The Speaker of Parliament, Alban Sumana Kingsford Bagbin, has discouraged Ghanaians, especially women, from getting addicted to foreign telenovelas, to help protect their kids against unhealthy foreign values.
The relevance of his advice is found in the occasion on which he gave it, and particularly against the background of the poor reading culture among the youth, as against the swallowing of poisonous social media stuff, and what we find mostly on our independent TV stations.
He argued that because telenovelas cater to the figments of the imagination of those who created the characters and storylines, they hardly tally with realities that bear on our culture as African societies.
To address this pollution of the minds of our youth, he believes parents, particularly the women, who tend to be attracted by these telenovelas ought to strive to be less addicted to such TV programmes so that they don’t drag their innocent kids into those fatal attractions.
Since the Devil finds work for idle hands, the Speaker advised parents to encourage their kids to stick to their textbooks or story books, for that matter, in developing their minds and learning holistically to fit into society as responsible citizens.

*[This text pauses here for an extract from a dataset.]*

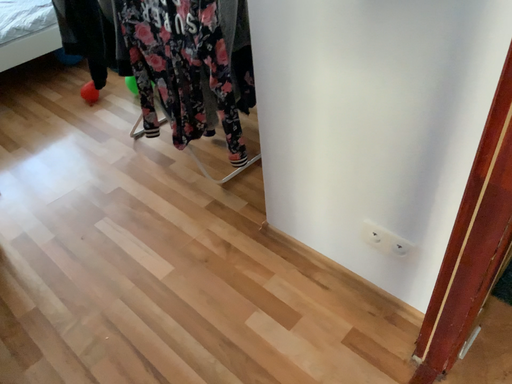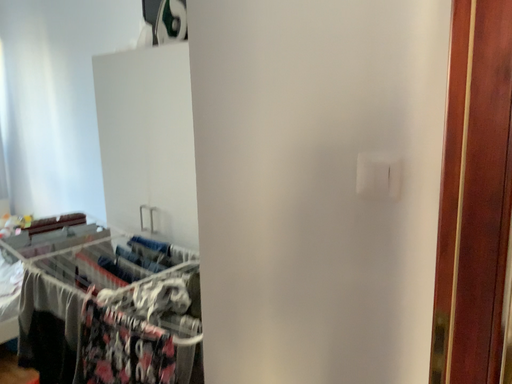 Question: Which way did the camera rotate in the video?

Choices:
 (A) rotated left
 (B) rotated right

Answer: (B)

Reading, he underlined, is one of the most powerful ways of accessing information, be it literature, history, culture or entertainment, and that the perception that if you want to hide knowledge and experience from an African you should put it in a book is something that must be eradicated.
We share that advice for several reasons, particularly because we believe, as Dr Kwegyir Aggrey espoused, that if you educate a man, you educate and individual, but if you educate a woman you educate a nation.
That is true because women are most of the time with the kids, and therefore tremendously influence the formation of character and general development into responsible adulthood.
Women should, therefore, be guided by the Speaker’s advice in helping us nurture responsible generation, particularly because of the increasing levels of crime, most of which are committed by young people who have clearly been ill-bred.
Tightening of the screws
While we urge women to lead that crusade, we at the Daily Statesman also believe it is time that we regulate the activities of the TV stations to ensure that such fanciful stuff that adds no value to our way of life as Ghanaians be lawfully controlled.
While a modest slice of adult films may be permitted during certain hours of the day, it is our opinion that on account of the attack of these foreign and loose films onto our space, the National Communications Authority (NCA) may intervene in drawing the lines for the sake of our kids and future as a serious state.
Unfortunately for us a nation, we are failing to ignore the stories that we ought to be telling our kids through these all-important channels in preparing them for the future as responsible citizens.
That is why production pieces like telling the story of accomplished citizens like former First Deputy Speaker of Parliament, Kenneth Dzirasah, who moved from a typical village to become a leader on the corridors of Parliament, ought to inspire the youth.
As Mr Bagbin himself noted, “It will help chart for them a path that is sustainable, that teaches the values of perseverance and hard work and have a more positive bearing on their attitude, approach, perspectives, cultural orientations, and ultimately, their future.”